🤖 AI Summary
This work addresses the challenge of generating scientific workflow code in the absence of input/output test cases, which hinders optimization via execution feedback. To this end, the authors propose MOSAIC, a novel framework that achieves effective code generation without I/O supervision for the first time. MOSAIC leverages a training-free multi-agent collaboration strategy, integrating structured problem decomposition, domain-specific exemplar guidance, and teacher-student knowledge distillation. It further introduces an innovative Consolidated Context Window mechanism to maintain consistency across multi-step reasoning and mitigate hallucinations. Evaluated on the SciCode benchmark, MOSAIC substantially improves the accuracy, executability, and numerical precision of generated code, outperforming all existing methods across the board.
📝 Abstract
Existing multi-agent Large Language Model (LLM) frameworks for code generation typically use execution feedback and improve iteratively using Input/Output (I/O) test cases. However, this does not work for scientific workflows, where I/O test cases do not exist, and generating them requires solving the very problem at hand. To address this, we introduce MOSAIC, a training-free multi-agent framework for scientific code generation without I/O supervision.
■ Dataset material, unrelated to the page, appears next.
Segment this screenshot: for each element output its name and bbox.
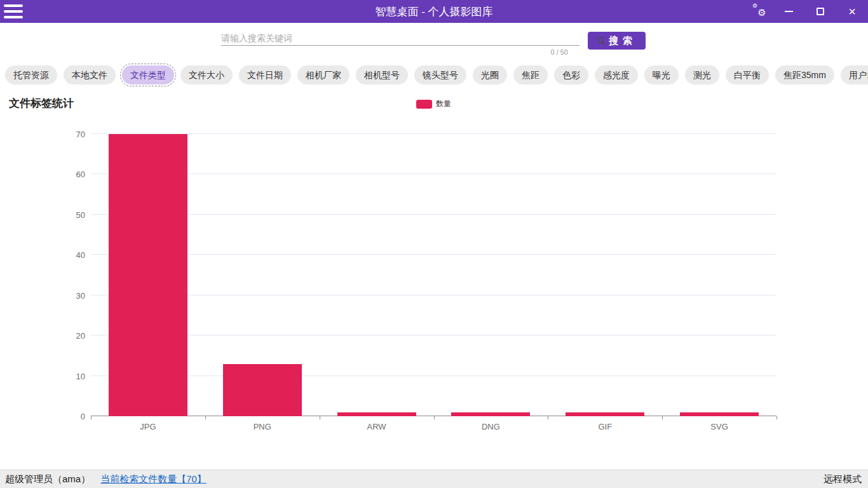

Instead of execution feedback, MOSAIC employs a student-teacher knowledge distillation framework that grounds generation through domain-specific examples and structured problem decomposition. To further mitigate hallucinations across chained subproblems, we introduce a Consolidated Context Window (CCW) for maintaining consistent reasoning across agents. Experiments on the SciCode benchmark show that MOSAIC improves accuracy, executability, and numerical precision over existing approaches while relying on lightweight models.